The KGE is the Euler-Lagrange eqn. for the action defined as $S = \int{d^d x \, \mathcal{L}}$, where the Lagrangian (density) is:
$$\mathcal{L} = \mathcal{L_0} + \mathcal{L}_{\mathrm{int}}$$
Here $\mathcal{L_0} = \partial^{\mu} \Psi^{\ast} \, \partial_{\mu} \Psi - m^2 \Psi^{\ast} \, \Psi$ is the Lagrangian for the free complex scalar field. Varying w.r.t. $\Psi^{\ast}$, one obtains:
$$\frac{\delta S}{\delta \Psi^{\ast}(x)} = -\left\lbrace \partial^2 + m^2 \right\rbrace \Psi(x) - \frac{\lambda}{2! 2!} 2 (\Psi^{\ast} \Psi) \, \Psi$$
Equate this variation to zero and you get:
$$\left\lbrace \partial^2 + m^2 \right\rbrace \Psi = - \frac{\lambda}{2} (\Psi^{\ast} \Psi) \, \Psi$$
Apart from a wrong sign, the r.h.s. has the form I gave in my previous post.

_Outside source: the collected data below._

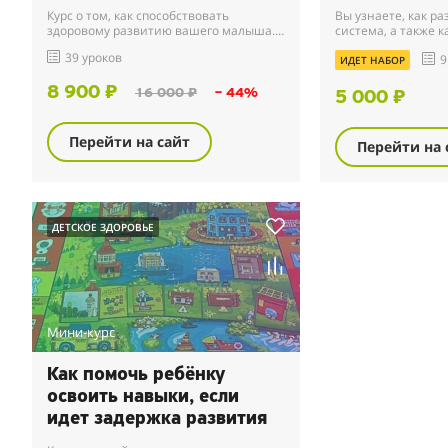
Курс о том, как способствовать
Вы узнаете, как р
здоровому развитию вашего малыша.
система, а также к
Для детей от 2 до 14 лет.
формированием д
39 уроков
9
навыков у детей.
ИДЕТ НАБОР
8 900 ₽
16 000 ₽
– 44%
5 000 ₽
Перейти на сайт
Перейти на 
ДЕТСКОЕ ЗДОРОВЬЕ
Мини-курс
Как помочь ребёнку
освоить навыки, если
идет задержка развития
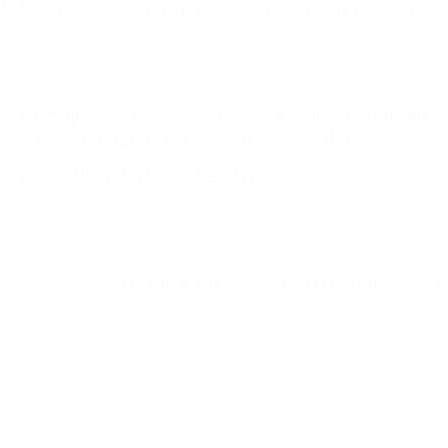
生于1975年，山东青岛，作品融合了抽象表现主义与中国传统
艺术影响，旨在让观众更深入地理解他的艺术魅力。
趣和天赋。他的作品融合了抽象表现主义的情感释放与中国传统艺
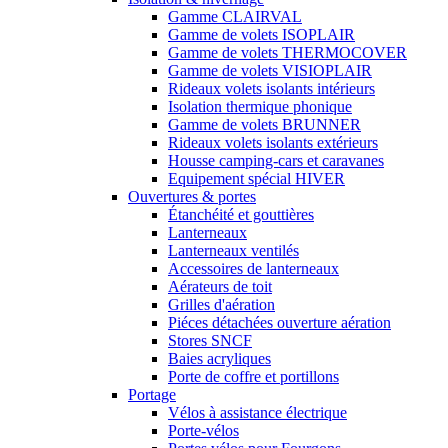
Gamme CLAIRVAL
Gamme de volets ISOPLAIR
Gamme de volets THERMOCOVER
Gamme de volets VISIOPLAIR
Rideaux volets isolants intérieurs
Isolation thermique phonique
Gamme de volets BRUNNER
Rideaux volets isolants extérieurs
Housse camping-cars et caravanes
Equipement spécial HIVER
Ouvertures & portes
Étanchéité et gouttières
Lanterneaux
Lanterneaux ventilés
Accessoires de lanterneaux
Aérateurs de toit
Grilles d'aération
Piéces détachées ouverture aération
Stores SNCF
Baies acryliques
Porte de coffre et portillons
Portage
Vélos à assistance électrique
Porte-vélos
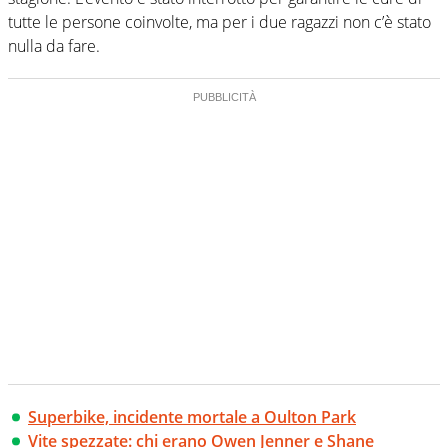
tutte le persone coinvolte, ma per i due ragazzi non c’è stato
nulla da fare.
Superbike, incidente mortale a Oulton Park
Vite spezzate: chi erano Owen Jenner e Shane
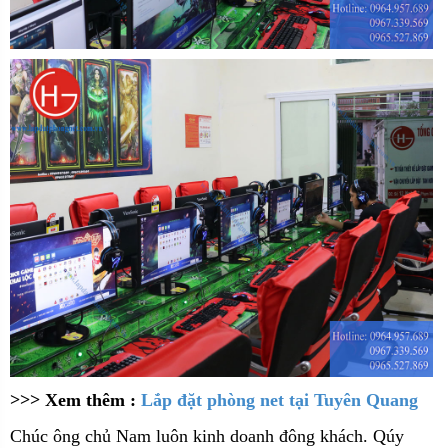
>>> Xem thêm :
Lắp đặt phòng net tại Tuyên Quang
Chúc ông chủ Nam luôn kinh doanh đông khách. Qúy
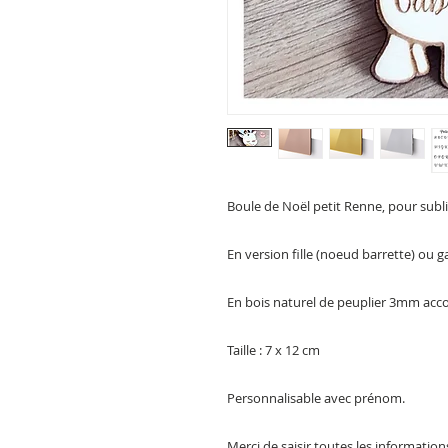
Boule de Noël petit Renne, pour subl
En version fille (noeud barrette) ou g
En bois naturel de peuplier 3mm acc
Taille : 7 x 12 cm
Personnalisable avec prénom.
Merci de saisir toutes les informatio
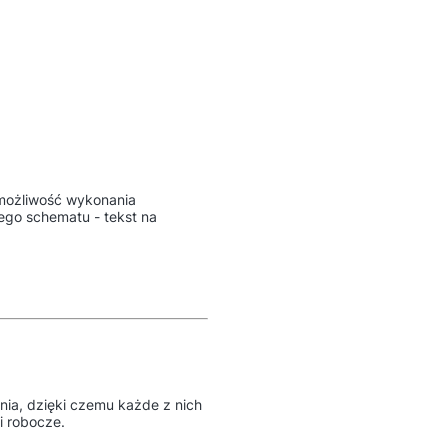
możliwość wykonania
ego schematu - tekst na
a, dzięki czemu każde z nich
ni robocze.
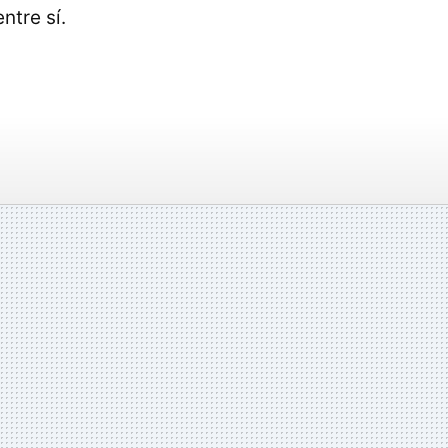
ntre sí.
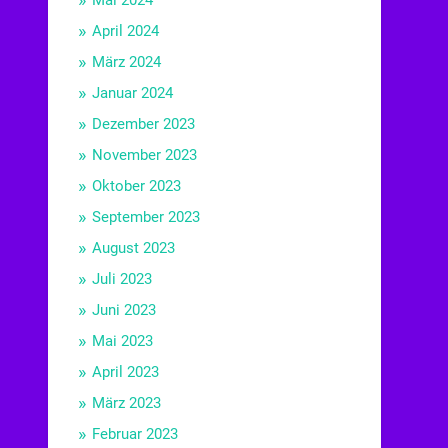
Mai 2024
April 2024
März 2024
Januar 2024
Dezember 2023
November 2023
Oktober 2023
September 2023
August 2023
Juli 2023
Juni 2023
Mai 2023
April 2023
März 2023
Februar 2023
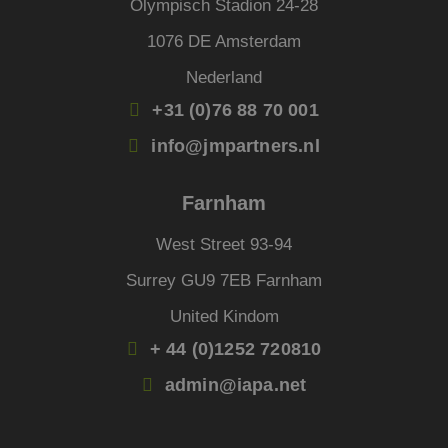
Olympisch Stadion 24-28
slaan
gebru
cooki
1076 DE Amsterdam
essen
doel
Nederland
FPGSID
29 minuten
Deze 
Google
+31 (0)76 88 70 001
59 seconden
wordt
.jmpartners.nl
om d
sessi
info@jmpartners.nl
de ge
bewar
pagi
Farnham
_GRECAPTCHA
5 maanden 4
Goog
Google LLC
weken
reCA
www.google.com
plaat
West Street 93-94
Google Privacy Policy
noodz
cooki
(_GR
Surrey GU9 7EB Farnham
wann
wordt
United Kindom
met h
de ri
+ 44 (0)1252 720810
__cf_bm
29 minuten
Deze 
Cloudflare Inc.
54 seconden
wordt
.linkedin.com
admin@iapa.net
om o
te ma
mens
Dit i
de we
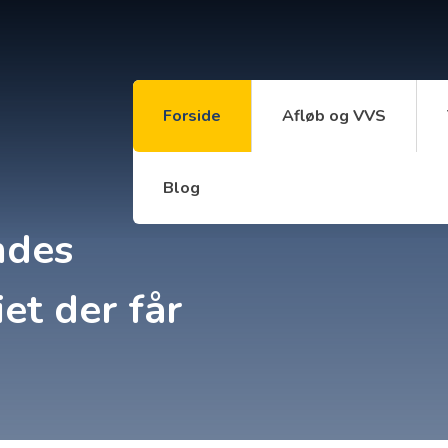
Forside
Afløb og VVS
Blog
ndes
et der får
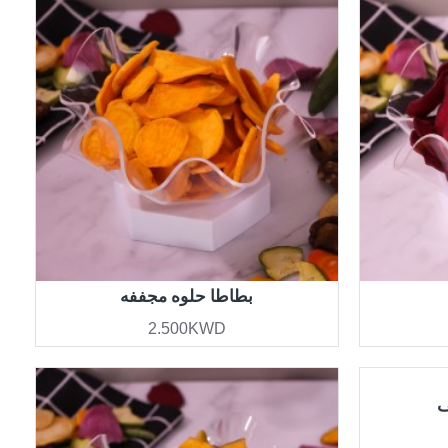
بطاطا حلوه مجففه
2.500KWD
ف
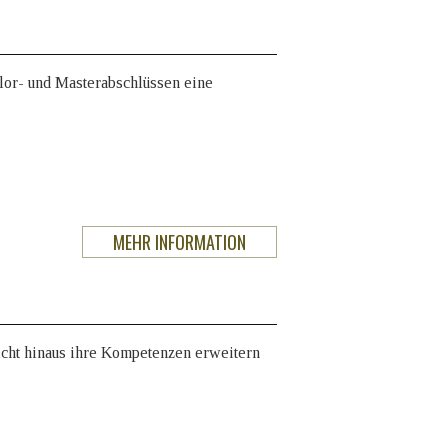
lor- und Masterabschlüssen eine
MEHR INFORMATION
icht hinaus ihre Kompetenzen erweitern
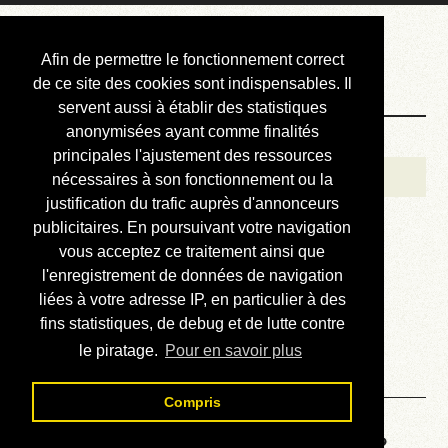
Courbis, « LE »
Afin de permettre le fonctionnement correct
Blog Officiel
de ce site des cookies sont indispensables. Il
servent aussi à établir des statistiques
anonymisées ayant comme finalités
Bienvenue
principales l'ajustement des ressources
Réalisations
nécessaires à son fonctionnement ou la
justification du trafic auprès d'annonceurs
Divers (et d’été)
publicitaires. En poursuivant votre navigation
vous acceptez ce traitement ainsi que
Annonces
l'enregistrement de données de navigation
Liens externes
liées à votre adresse IP, en particulier à des
fins statistiques, de debug et de lutte contre
Téléchargement
le piratage.
Pour en savoir plus
Contact
Compris
Voyage au centre de la HP28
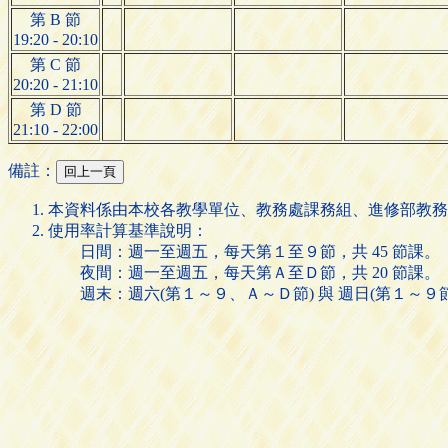
第 B 節
19:20 - 20:10
第 C 節
20:20 - 21:10
第 D 節
21:10 - 22:00
備註：
本資料係由本校各教學單位、教務處課務組、進修部教務
使用率計算基準說明：
日間：週一至週五，每天第１至９節，共 45 節課。
夜間：週一至週五，每天第Ａ至Ｄ節，共 20 節課。
週末：週六(第１～９、Ａ～Ｄ節) 與 週日(第１～９節)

 I thought your first term also some sort of a lagrangian which is not possible.

 Quote by andrien I thought your first term also some sort of a lagrangian which is not possible.
How can a Lagrangian term be present in a Klein-Gordon equation?!
 Yes you are right with the correct potential form, though I assumed it was in relation to the Higgs boson as this is what the topic is on though I'm guessing a potential of this form is just an example to familiarise ourselves.

 Quote by Dickfore How can a Lagrangian term be present in a Klein-Gordon equation?!
I did not read it rather just see.
 Hey I think the form of the potential was supposed to be this: $$\lambda\Psi_{f'}^{*} \Psi_{i'}$$ such that: $$(\frac{\partial^2 }{\partial t^2}-\bigtriangledown^2+m^2)\Psi=\lambda\Psi_{f'}^{*} \Psi_{i'}$$ Is this right?
 Recognitions: Gold Member For a complex scalar field theory you want a partition function of the form $$Z = \int D\phi \exp \left[ i \int d^4 x \frac{1}{2} \{ \partial \phi \partial \phi^{\dagger} + m^2 \phi \phi^{\dagger} \} + V(\lambda , \phi, \phi^{\dagger}) + J^{\dagger}\phi + J\phi^{\dagger} \right]$$ you can then assume weak coupling and expand the potential order by order in lambda, and replace the moment integrals with variations with respect to J, $\delta / \delta J$, like $$\int dx \, x^2 e^{-\alpha x} = \frac{\partial^2}{\partial \alpha^2} \int dx \, e^{-\alpha x}$$ doing this, along with a regularization procedure, you can make all the connected green's functions and feynman diagrams.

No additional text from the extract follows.